As well as picking up Gold at the Young Rider championships, Emily King has had a fantastic year in the saddle. Her achievements were topped off with her four star debut at Pau where she was the best of the British riders in fourth with Brookleigh. The daughter of eventing royalty, Emily has a string of exciting horses – Charlemagne, Dargun, Loxley and Walitze F Vejgard to name a few – that are allowing to make a name for herself and follow in Mary’s successful footsteps. As well as finishing the season as the British Eventing leading rider under 21, Emily was also ranked 16th in the British Eventing Rider rankings whilst her four star partner Brookleigh was ranked 6th in the Top Horses league. Whilst she is still eligible for Young Riders, as we look towards 2016 Emily will surely have her sights set on moving into the senior ranks.
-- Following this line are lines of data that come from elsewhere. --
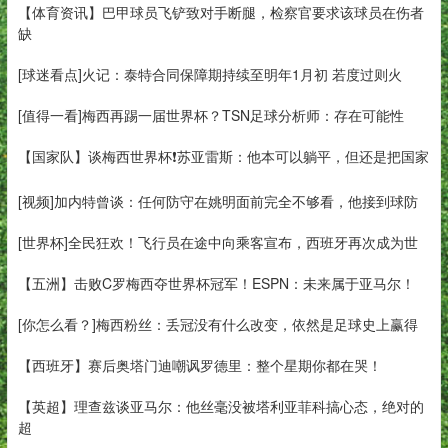
【体育资讯】巴甲球员飞铲致对手断腿，检察官要求该球员在伤者
缺
[球迷看点]火记：泰特合同保障期持续至明年1月初 若度过则火
[值得一看]梅西再踢一届世界杯？TSN足球分析师：存在可能性
【国家队】谈梅西世界杯❗苏亚雷斯：他本可以躺平，但还是把国家
[视频]加内特曾谈：任何防守在姚明面前完全不够看，他接到球防
[世界杯]全民狂欢！飞行员在途中向乘客宣布，西班牙再次成为世
【五洲】击败C罗梅西夺世界杯冠军！ESPN：未来属于亚马尔！
[你怎么看？]梅西粉丝：丢冠没有什么改变，依然是足球史上赢得
【西班牙】赛后奥塔门迪嘲讽罗德里：整个星期你都在哭！
【英超】理查兹谈亚马尔：他丝毫没被塔利亚菲科搞心态，绝对的
超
Holly Woodhead has burst on to the international stage with a bang in 2015. Having won Team Silver on the Young Rider squad in 2013, and followed it up with Team Bronze and Individual Silver in 2014, Holly made her mark in the senior ranks this year. The winner of the Under 25 CCI*** at Bramham with DHI Lupison, she made her senior team debut for Great Britain at the Nations Cup in Aachen and was an individual at the Longines FEI European Eventing Championships at Blair Castle, where she finished 21st having been second after the dressage. It was an impressive performance and Holly will surely have her eyes firmly fixed on Rio.
The OMG Moment
Spectators at all top class events around the world are used to seeing hair-raising moments where perhaps horse and rider aren’t on the same page. But there was one moment in 2015 which stood out from them all. The German, who was in the joint lead after the dressage, had an uncharacteristic fall at Fence 4 – The Lion Bridge – from fischerRocana when the mare stumbled going into the water after the fence throwing him clear of the saddle. However, it didn’t stop him from claiming his first win at a British Four Star. It goes to prove that even World, Olympic and European champions are just like the rest of us and have days where things don’t go quite as they were planned.
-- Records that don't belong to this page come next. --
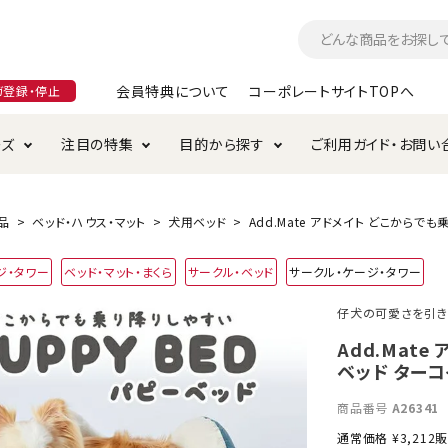
会員特典について
コーポレートサイトTOPへ
ガ登録・停止
ーズ
注目の特集
目的から探す
ご利用ガイド・お問い
つ
入れ・ケア用品
そのまま
加特集
特典について
お手入れ・ケア用品
トイレタリー・消臭剤
極上
けりぐるみ特集
ご注文方法について
品
ベッド・ハウス・マット
犬用ベッド
Add.Mate アドメイト どこからで
用のグレインフリー
ジ・タワー
ベッド・マット・まくら
サークル・ベッド
サークル・ケージ・タワー
ド・ハウス・マット
クル・ケージ・タワー
ラインショップ利用規約
サークル・ケージ
キャリーバッグ
仔犬の可愛さを引き
・給水器
用品
防虫用品
服・ウェア
Add.Mat
て遊ぶ
投げて遊ぶ
ベッド ター
け用品
替え・交換パーツ
商品番号
A26341
通常価格
¥
3,212
販
・元気草
夜のお散歩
Above all the achievements and accolades, there is there is one thing that stood out in the Eventing world in 2015 – its community spirit. It highlighted how close those involved in the sport are, and how willingly everybody pulls together in times of need. Event riders really do care about the welfare of others, and just one glimpse of this could be seen when Christopher Burton was being interviewed in the mixed zone at Burghley after his cross country round when Michael Jung fell in the water. His first concern was to go and check that Michael was OK, and at the end of the day after his second round he wanted to support his fellow countrymen and see that they tackled the course safely. His first thought was not of himself but for others. And this resonates throughout the eventing community. From the support shown to Ben Hobday when he announced he was suffering from non–Hodgkin’s lymphoma and Hannah Francis who was diagnosed with osteosarcoma to the Eventing Family, which set out to raise money for causes which had touch the lives of eventers including Spinal Research, Cancer Research UK, Teenage Cancer Trust and Motor Neuron Disease Association. Thousands of pounds have been raised for these worth causes and it is heartening to see. Beyond all doubt, the eventing world is a community which cares and is there when people are in need.